According to trends of the results of the by-elections for four Lok Sabha seats and 11 Vidhan Sabha seats across 10 states available at the time of writing, the BJP has sufficient reasons to worry.
The figures currently available, also show that the Congress, if it wishes to stage a revival on the national stage, has to focus and maximise gains immediately in states, regions and seats where it is either locked in a bipolar contest with the ruling party or is a dominant player. Only if it has a sizeable number of seats in its kitty from this lot will the party stand a chance of emerging as a player of significance.
Likewise, the task cut out for big regional parties opposed to BJP is to align with other opposition parties to forge all-embracing alliances against the ruling party. Even smaller regional parties which have a significant presence in just a small number of seats or very small regions, must not be over-ambitious and field more candidates as a division of anti-BJP votes will spell doom for all these parties.
The big story is the Kairana bypoll in Uttar Pradesh. A western Uttar Pradesh seat in the heart of what is termed Jat land, it was won by the BJP in 2014 in the wake of the Muzaffarnagar riots in 2013 which triggered unprecedented levels of communal polarisation in the region. This was evident in the party candidate, Hukum Singh securing more than 50 percent vote share, even more than the total votes of the Samajwadi Party, Bahujan Samaj Party and Rashtriya Lok Dal candidates, contesting separately. The Congress did not contest the poll.
The BJP hegemony held firm during the 2017 Assembly elections too and its won four of the five Assembly seats which are part of the Lok Sabha seat. One of the primary reason for the BJP doing so well in a seat where Muslims account for almost 35 percent of voters, is Hindu consolidation in 2014 which remained firm in the Assembly polls last year. It was evident from the results that not just OBCs and upper castes rallied behind BJP, but even Dalits backed the saffron party in significant numbers.
The trends so far suggest significant dent in this consolidated Hindu vote base. That the disenchantment with BJP extends to Noorpur Assembly constituency in neighbouring Bijnore district, shows that the Hindutva wave has not worked this time and resentment against the BJP for its social policies got intertwined with farmers' anger over non-payment of sugarcane dues despite promises the Centre and the state government.
Clearly, Jat animosity towards Muslims has been diluted in Western Uttar Pradesh and the tactical gamble of the united opposition to put up a Muslim candidate, Tabassum Begum, has worked and proved that the BJP's past strategy of 'reverse polarisation' in seats numerically dominated by Muslims, has not worked this time. This has exposed the limitations of the Hindutva card starkly for the first time in a communally sensitive seat.
Additionally, this was a seat that the BJP contested more keenly than Phulpur and Gorakhpur. Even Prime Minister Narendra Modi controversially addressed a public rally in adjoining Baghpat a day before voting and after campaigning formally ended. His rally after inaugurating the Eastern Peripheral Expressway had drawn criticism because his speech was essentially political in nature.

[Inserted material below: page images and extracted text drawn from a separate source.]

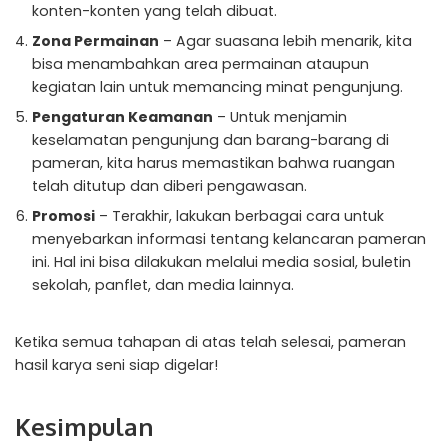
konten-konten yang telah dibuat.
Zona Permainan
– Agar suasana lebih menarik, kita
bisa menambahkan area permainan ataupun
kegiatan lain untuk memancing minat pengunjung.
Pengaturan Keamanan
– Untuk menjamin
keselamatan pengunjung dan barang-barang di
pameran, kita harus memastikan bahwa ruangan
telah ditutup dan diberi pengawasan.
Promosi
– Terakhir, lakukan berbagai cara untuk
menyebarkan informasi tentang kelancaran pameran
ini. Hal ini bisa dilakukan melalui media sosial, buletin
sekolah, panflet, dan media lainnya.
Ketika semua tahapan di atas telah selesai, pameran
hasil karya seni siap digelar!
Kesimpulan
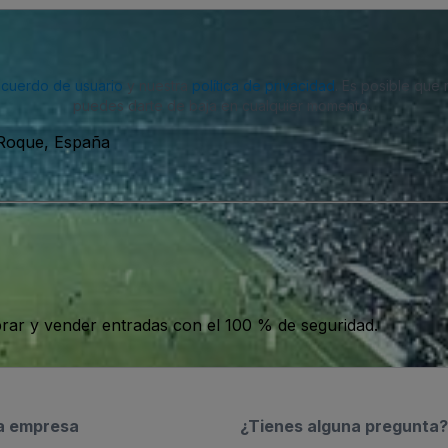
acuerdo de usuario
y nuestra
política de privacidad
. Es posible que
puedes darte de baja en cualquier momento.
Roque, España
ar y vender entradas con el 100 % de seguridad.
a empresa
¿Tienes alguna pregunta?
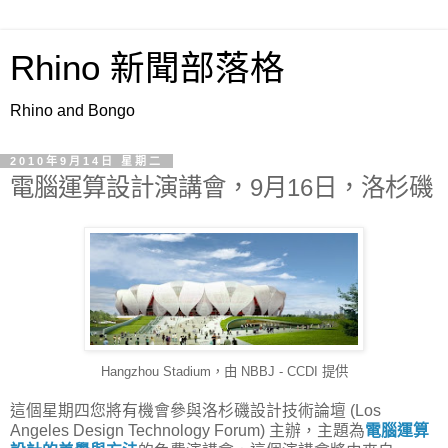
Rhino 新聞部落格
Rhino and Bongo
2010年9月14日 星期二
電腦運算設計演講會，9月16日，洛杉磯
Hangzhou Stadium，由 NBBJ - CCDI 提供
這個星期四您將有機會參與洛杉磯設計技術論壇 (Los
Angeles Design Technology Forum) 主辦，主題為
電腦運算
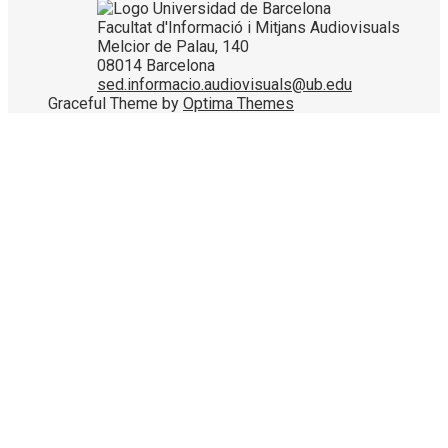
Facultat d'Informació i Mitjans Audiovisuals
Melcior de Palau, 140
08014 Barcelona
sed.informacio.audiovisuals@ub.edu
Graceful Theme by
Optima Themes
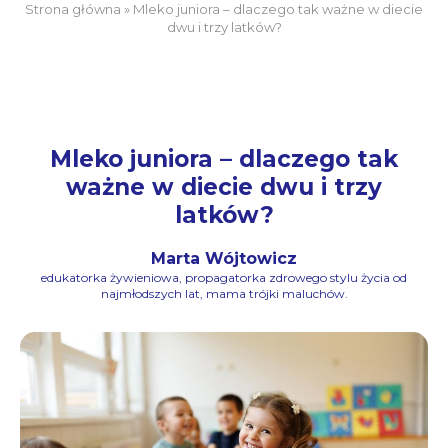
Strona główna
»
Mleko juniora – dlaczego tak ważne w diecie
dwu i trzy latków?
Mleko juniora – dlaczego tak
ważne w diecie dwu i trzy
latków?
Marta Wójtowicz
edukatorka żywieniowa, propagatorka zdrowego stylu życia od
najmłodszych lat, mama trójki maluchów.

In Uttar Pradesh, it is thereby evident now, the BJP will face a major challenge in wake of the all-out opposition unity. This will add to the worrying signal from Bihar where the BJP's partner, Nitish Kumar's Janata Dal (United) is possibly heading for a comprehensive defeat. This will be quick on the heels of electoral reverses in by elections in March this year. With Uttar Pradesh and Bihar accounting for 120 Lok Sabha seats of which the BJP and its allies won 104 of these seats, the scenario is getting scary for the party. It is anyone's guess if the loss in these two states would be compensated adequately in states where the party did not do as well in 2014.
The overlying message from the by election results is that the BJP is managing to hold on to those seats where opposition votes are getting divided. This is most evident in the Palghar (ST) Lok Sabha seat in Maharashtra where the BJP was ahead, primarily because the anti-BJP vote was split after the Shiv Sena also fielded a candidate.
In addition to this, for Jharkhand's Gomia assembly constituency the BJP and All Jharkhand Students Union (AJSU) contested against each other despite the latter being part of the ruling National Democratic Alliance (NDA) alliance. This is clearly indicative of BJP's continuing problems with allies and adds to the problem stemming from the deteriorating ties with allies.
For the BJP, the by election results are likely to demonstrate the danger of the continuous rise in the Index of Opposition Unity. Likewise, for opposition parties it is prudent to keep reminding one another the old proverb -- united we stand, divided we fall.